Update README for Llama Nemotron tutorial (#804)

sarahyurick · web-flow · commit faefef9ed0f7 · 2025-07-15T13:40:07.000-07:00
Signed-off-by: Sarah Yurick &lt;sarahyurick@gmail.com&gt;
diff --git a/tutorials/llama-nemotron-data-curation/README.md b/tutorials/llama-nemotron-data-curation/README.md
@@ -119,11 +119,10 @@ You may also encounter errors about Dask workers unexpectedly shutting down.

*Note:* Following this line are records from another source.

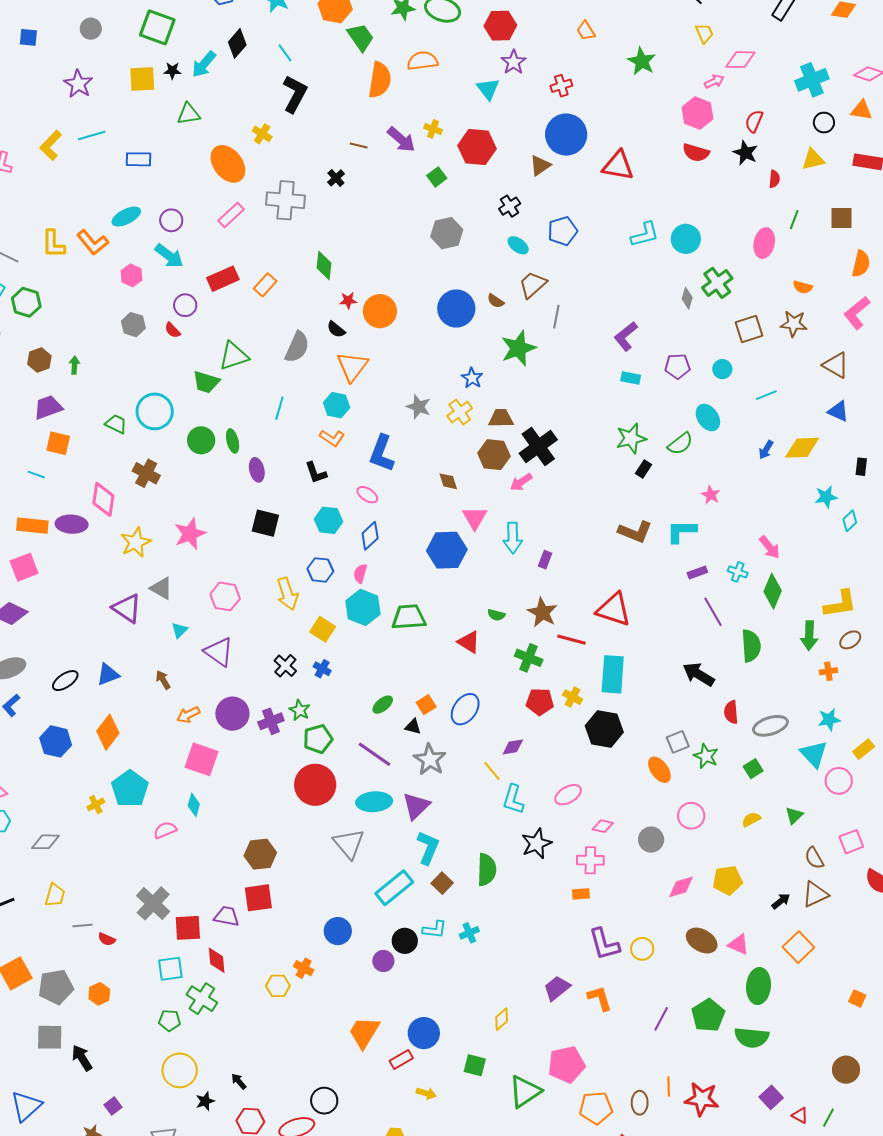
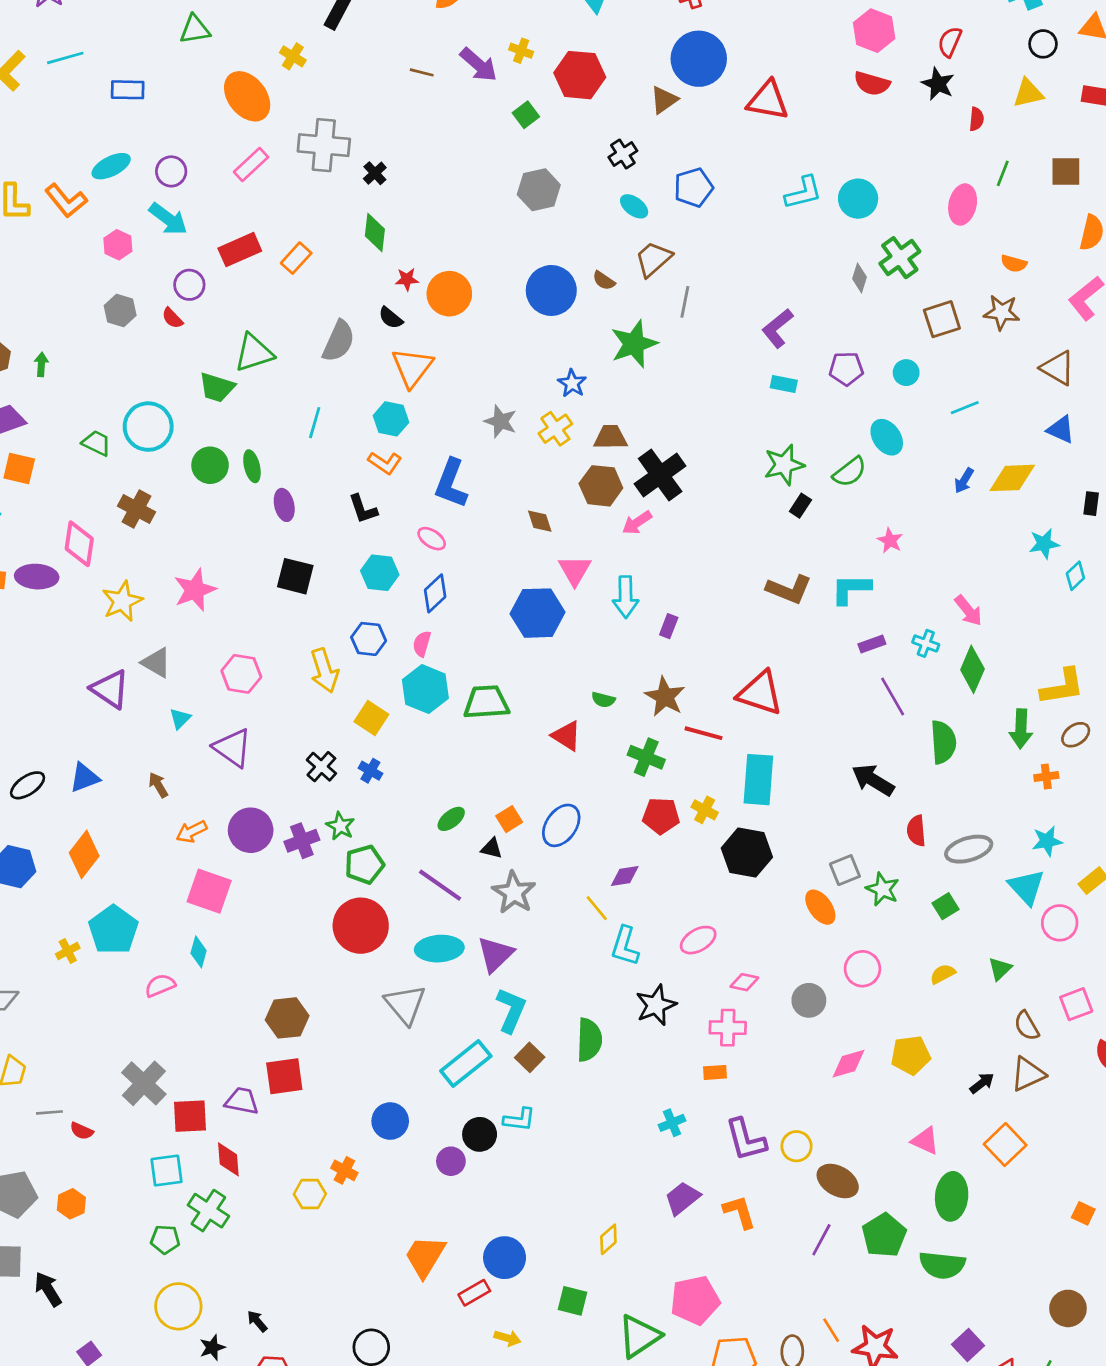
black cross: (336, 178) -> (375, 173), moved
cyan cross: (469, 933) -> (672, 1123), moved
brown ellipse: (702, 941) -> (838, 1181), moved
orange line: (669, 1087) -> (831, 1330), turned -30

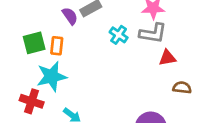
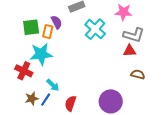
purple semicircle: (70, 16) -> (57, 22), moved
gray L-shape: (153, 33) -> (134, 35), moved
cyan cross: (119, 35) -> (95, 29), size x1.5

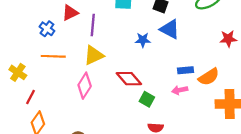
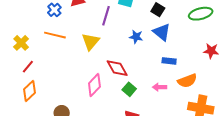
purple line: (93, 25) -> (106, 16), moved
yellow triangle: (94, 55) -> (91, 41), turned -36
blue rectangle: (185, 70) -> (169, 61), moved
pink diamond: (85, 86) -> (94, 85), moved

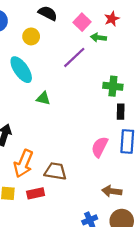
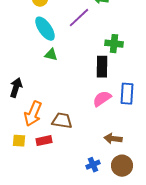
cyan ellipse: (21, 70) -> (45, 29), moved
black rectangle: (121, 112) -> (102, 67), moved, size x1.5
pink semicircle: (100, 147) -> (102, 99), turned 30

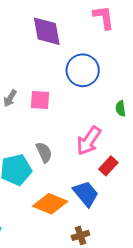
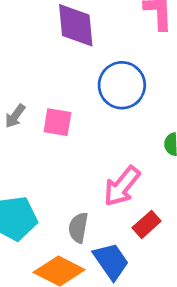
gray semicircle: (44, 152) -> (78, 228), moved, turned -150

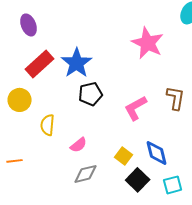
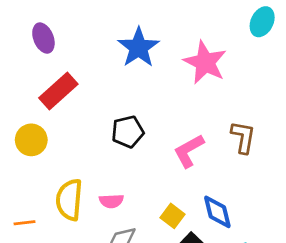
blue star: (77, 63) -> (139, 48), moved
yellow semicircle: (48, 125) -> (69, 200), moved, size x1.4
pink semicircle: (79, 145) -> (111, 201), turned 36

To
 
 To see how to train a reasoning model with the resulting dataset, please refer to this NeMo tutorial: [Train Your Own Reasoning Model in 48 Hours on a Single GPU](https://github.com/NVIDIA/NeMo/tree/main/tutorials/llm/reasoning).
 
-Before running the NeMo tutorial, you should combine all of the resulting JSONL files from this tutorial into a single file called `training.jsonl`. To do this, you can navigate to the output directory and then combine all of the JSONL files:
+Before running the NeMo tutorial, you should combine all of the resulting JSONL files from this tutorial into a single file called `training.jsonl`. You can use the following command to combine all of the JSONL files:
 
 ```bash
-cd /path/to/curated-data
-find . -name "*.jsonl" -exec cat {} + | sed '/^$/d' > training.jsonl
+find /path/to/curated-data -type f -name "*.jsonl" -size +0c -print0 | xargs -0 cat | awk 'NF' > training.jsonl
 ```
 
 Please note that the above command contains some additional logic to help ignore any empty JSONL files, which may have resulted from the filtering done by this tutorial.